World Socialist Web Site www.wsws.org

WSWS : Nouvelles et analyses : Asie

L’agitation au Xinjiang révèle la fragilité de l’Etat chinois

Par John Chan
16 juillet 2009

Retour | Ecrivez à l'auteur

Les protestations du 5 juillet des travailleurs et des étudiants ouïgours au Xinjiang et la brutale réaction militaire du gouvernement chinois ont révélé qu’à l’approche des célébrations du 60e anniversaire de la révolution de 1949, les fondations même d’une Chine unifiée comptant 1,3 milliard de personnes, 56 nationalités ethniques et de nombreuses différentes langues sont remises en question.

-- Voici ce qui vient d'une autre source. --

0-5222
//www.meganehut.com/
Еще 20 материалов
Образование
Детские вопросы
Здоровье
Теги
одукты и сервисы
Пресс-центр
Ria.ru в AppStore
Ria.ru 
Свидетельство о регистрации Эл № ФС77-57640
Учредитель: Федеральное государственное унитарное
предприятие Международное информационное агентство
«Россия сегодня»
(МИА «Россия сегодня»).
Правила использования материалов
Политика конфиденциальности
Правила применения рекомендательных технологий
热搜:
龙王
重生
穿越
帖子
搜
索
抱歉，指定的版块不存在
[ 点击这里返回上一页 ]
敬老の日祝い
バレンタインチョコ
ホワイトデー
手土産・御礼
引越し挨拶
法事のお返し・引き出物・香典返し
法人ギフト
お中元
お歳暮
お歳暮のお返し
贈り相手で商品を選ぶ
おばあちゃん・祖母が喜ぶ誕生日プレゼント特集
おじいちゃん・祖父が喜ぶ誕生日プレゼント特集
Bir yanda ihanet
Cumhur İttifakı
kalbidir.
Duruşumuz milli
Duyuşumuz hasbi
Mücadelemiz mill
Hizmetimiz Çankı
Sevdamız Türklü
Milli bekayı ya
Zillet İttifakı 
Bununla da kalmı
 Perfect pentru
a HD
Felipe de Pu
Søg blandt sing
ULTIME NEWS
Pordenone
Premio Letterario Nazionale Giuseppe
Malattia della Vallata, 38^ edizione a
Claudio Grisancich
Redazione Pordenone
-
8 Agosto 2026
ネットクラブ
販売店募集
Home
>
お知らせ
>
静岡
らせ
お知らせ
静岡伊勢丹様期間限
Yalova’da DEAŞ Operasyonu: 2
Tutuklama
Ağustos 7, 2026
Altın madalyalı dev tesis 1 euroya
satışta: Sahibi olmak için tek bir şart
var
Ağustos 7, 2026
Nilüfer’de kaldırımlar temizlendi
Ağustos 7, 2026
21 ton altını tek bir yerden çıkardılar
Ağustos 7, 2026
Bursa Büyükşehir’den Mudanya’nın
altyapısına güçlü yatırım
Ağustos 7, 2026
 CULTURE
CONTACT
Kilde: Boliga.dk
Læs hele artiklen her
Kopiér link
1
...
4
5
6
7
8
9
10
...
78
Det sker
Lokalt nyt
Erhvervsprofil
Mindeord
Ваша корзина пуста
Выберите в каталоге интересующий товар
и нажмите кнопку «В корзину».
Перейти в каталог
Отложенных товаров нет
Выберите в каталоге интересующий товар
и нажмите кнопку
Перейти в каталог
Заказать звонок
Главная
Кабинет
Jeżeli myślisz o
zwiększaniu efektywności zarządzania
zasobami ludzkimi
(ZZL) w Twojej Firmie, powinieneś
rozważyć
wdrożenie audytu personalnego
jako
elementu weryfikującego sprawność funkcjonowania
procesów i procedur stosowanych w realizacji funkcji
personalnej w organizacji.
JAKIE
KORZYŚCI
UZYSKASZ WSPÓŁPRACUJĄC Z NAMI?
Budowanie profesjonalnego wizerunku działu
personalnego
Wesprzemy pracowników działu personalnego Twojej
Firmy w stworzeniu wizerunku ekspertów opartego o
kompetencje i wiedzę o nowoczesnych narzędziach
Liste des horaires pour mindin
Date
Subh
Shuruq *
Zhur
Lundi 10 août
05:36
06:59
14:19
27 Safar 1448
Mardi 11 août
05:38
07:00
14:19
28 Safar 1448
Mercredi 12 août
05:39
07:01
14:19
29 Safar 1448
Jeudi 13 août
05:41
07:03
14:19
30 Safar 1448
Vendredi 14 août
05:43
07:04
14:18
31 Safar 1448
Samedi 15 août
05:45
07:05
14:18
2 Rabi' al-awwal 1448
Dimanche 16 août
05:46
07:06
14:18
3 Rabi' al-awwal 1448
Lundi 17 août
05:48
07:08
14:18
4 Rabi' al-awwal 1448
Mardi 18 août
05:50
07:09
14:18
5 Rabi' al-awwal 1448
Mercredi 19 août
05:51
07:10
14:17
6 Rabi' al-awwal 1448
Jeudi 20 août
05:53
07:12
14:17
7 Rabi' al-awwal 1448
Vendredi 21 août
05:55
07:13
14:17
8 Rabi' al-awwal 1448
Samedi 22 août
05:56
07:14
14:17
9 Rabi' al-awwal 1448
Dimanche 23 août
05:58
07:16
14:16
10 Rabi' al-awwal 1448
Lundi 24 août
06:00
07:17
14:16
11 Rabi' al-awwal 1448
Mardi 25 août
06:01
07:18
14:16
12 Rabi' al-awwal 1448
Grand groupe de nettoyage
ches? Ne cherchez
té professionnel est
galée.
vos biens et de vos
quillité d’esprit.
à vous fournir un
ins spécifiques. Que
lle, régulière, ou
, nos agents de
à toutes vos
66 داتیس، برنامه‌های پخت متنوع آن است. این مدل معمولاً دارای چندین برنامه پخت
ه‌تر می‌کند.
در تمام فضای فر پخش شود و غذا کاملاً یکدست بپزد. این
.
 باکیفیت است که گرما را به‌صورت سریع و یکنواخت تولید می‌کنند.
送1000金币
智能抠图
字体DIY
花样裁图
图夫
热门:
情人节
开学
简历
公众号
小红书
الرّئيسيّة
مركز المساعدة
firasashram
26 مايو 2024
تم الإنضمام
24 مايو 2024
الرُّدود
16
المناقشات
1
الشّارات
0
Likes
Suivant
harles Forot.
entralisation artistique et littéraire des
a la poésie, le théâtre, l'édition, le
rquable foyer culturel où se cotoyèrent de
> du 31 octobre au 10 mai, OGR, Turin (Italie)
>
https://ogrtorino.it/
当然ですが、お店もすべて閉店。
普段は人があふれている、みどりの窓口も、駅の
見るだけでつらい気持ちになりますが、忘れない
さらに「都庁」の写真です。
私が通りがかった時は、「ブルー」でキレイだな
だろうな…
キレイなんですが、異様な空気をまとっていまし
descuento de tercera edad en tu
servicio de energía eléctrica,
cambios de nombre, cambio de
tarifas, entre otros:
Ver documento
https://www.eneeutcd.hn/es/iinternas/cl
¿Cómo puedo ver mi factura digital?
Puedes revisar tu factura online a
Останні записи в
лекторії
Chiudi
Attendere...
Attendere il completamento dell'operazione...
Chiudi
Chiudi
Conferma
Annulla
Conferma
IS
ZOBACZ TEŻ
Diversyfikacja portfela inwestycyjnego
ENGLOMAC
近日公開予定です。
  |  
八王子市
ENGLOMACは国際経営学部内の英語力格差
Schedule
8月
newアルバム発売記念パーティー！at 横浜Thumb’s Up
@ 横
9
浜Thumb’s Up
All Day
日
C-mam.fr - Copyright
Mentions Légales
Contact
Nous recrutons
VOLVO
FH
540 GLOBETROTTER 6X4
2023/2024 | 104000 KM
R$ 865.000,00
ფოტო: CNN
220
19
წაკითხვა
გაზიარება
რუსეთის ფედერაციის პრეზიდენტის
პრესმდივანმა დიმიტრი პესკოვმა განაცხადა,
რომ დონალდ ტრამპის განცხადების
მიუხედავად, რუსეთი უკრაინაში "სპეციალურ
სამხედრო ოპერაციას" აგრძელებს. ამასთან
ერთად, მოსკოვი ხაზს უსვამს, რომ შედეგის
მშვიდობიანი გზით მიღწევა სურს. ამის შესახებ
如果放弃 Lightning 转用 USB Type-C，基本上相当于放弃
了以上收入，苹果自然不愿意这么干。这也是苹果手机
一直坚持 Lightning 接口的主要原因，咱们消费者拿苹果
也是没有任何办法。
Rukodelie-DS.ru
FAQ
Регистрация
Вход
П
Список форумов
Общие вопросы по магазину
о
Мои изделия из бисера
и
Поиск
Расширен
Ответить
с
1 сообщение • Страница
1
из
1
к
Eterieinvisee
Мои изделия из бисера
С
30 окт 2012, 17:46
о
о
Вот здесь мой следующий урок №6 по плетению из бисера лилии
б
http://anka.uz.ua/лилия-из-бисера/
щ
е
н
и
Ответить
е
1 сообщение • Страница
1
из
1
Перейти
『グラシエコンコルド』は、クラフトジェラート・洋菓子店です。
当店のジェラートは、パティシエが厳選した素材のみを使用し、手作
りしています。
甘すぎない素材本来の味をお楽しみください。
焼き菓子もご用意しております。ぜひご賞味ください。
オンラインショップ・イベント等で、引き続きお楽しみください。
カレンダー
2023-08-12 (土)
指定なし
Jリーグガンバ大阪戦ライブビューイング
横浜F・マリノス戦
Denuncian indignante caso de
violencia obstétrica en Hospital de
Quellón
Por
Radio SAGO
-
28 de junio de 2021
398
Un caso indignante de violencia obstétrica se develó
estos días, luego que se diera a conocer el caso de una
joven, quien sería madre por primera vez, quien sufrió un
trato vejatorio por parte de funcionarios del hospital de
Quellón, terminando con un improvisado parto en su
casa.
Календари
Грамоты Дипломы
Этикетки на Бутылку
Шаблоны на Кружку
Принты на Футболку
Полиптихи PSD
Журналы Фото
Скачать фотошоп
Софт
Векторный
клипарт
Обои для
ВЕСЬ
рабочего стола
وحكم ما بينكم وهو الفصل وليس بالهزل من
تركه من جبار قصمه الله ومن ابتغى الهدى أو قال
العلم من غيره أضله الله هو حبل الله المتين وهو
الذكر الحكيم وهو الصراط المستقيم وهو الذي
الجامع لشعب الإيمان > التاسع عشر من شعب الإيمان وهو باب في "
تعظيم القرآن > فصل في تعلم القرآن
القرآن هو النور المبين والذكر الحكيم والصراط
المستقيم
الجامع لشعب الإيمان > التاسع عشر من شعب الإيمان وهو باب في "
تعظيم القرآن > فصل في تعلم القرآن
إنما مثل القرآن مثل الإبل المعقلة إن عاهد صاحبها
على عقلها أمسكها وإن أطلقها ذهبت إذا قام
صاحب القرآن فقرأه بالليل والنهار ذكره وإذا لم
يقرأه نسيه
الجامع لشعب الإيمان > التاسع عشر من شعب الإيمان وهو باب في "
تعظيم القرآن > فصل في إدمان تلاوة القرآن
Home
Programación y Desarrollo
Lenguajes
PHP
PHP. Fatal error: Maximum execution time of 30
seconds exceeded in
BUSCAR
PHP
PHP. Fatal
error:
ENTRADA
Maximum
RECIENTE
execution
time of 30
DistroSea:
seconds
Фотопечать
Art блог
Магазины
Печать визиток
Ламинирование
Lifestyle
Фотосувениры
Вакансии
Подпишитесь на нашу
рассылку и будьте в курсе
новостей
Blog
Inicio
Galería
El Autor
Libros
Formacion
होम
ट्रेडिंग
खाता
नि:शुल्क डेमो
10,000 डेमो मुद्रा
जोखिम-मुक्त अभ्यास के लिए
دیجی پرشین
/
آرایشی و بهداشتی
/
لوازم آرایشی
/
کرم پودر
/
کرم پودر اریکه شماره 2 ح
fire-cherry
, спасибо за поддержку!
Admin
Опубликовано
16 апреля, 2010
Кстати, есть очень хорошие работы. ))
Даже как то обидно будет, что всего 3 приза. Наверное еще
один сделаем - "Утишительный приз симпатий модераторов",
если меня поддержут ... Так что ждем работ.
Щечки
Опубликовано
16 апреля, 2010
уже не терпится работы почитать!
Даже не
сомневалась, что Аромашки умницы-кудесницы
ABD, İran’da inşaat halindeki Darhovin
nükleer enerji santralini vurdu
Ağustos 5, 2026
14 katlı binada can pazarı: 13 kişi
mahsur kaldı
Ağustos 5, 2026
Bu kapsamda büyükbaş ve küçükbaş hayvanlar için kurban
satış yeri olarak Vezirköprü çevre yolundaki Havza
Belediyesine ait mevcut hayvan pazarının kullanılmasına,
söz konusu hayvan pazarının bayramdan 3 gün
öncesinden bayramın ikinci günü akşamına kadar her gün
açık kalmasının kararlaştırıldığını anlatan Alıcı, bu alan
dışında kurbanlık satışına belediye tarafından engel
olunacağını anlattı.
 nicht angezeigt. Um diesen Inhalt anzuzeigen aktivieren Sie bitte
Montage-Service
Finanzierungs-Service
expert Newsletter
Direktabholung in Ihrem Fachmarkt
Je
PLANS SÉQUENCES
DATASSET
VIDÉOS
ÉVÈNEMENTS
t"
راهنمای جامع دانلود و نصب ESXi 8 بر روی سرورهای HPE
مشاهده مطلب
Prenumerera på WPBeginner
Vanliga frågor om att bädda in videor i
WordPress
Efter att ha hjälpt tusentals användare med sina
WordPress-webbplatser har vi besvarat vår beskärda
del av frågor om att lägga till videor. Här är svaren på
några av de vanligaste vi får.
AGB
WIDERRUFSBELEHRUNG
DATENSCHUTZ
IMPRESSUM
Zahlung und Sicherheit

Les promesses de la révolution chinoise de construire un pays socialiste fondé sur l’égalité de la propriété commune des moyens de production unifiant ainsi les masses de travailleurs et de paysans de tous horizons ethniques se sont depuis longtemps évanouies.

La violence de la police militaire ainsi que la violence communautaire qui ont coûté la semaine dernière des centaines de vies à Urumqi ont souligné les divisions évidentes causées par la distribution inégale de la richesse sociale et qui existent entre les classes, les groupes ethniques et les régions géopolitiques de par la Chine. Dans le même temps, le déploiement à Urumqi et dans d’autres villes du Xinjiang de troupes lourdement armées a une fois de plus montré comment on impose l’exploitation capitaliste.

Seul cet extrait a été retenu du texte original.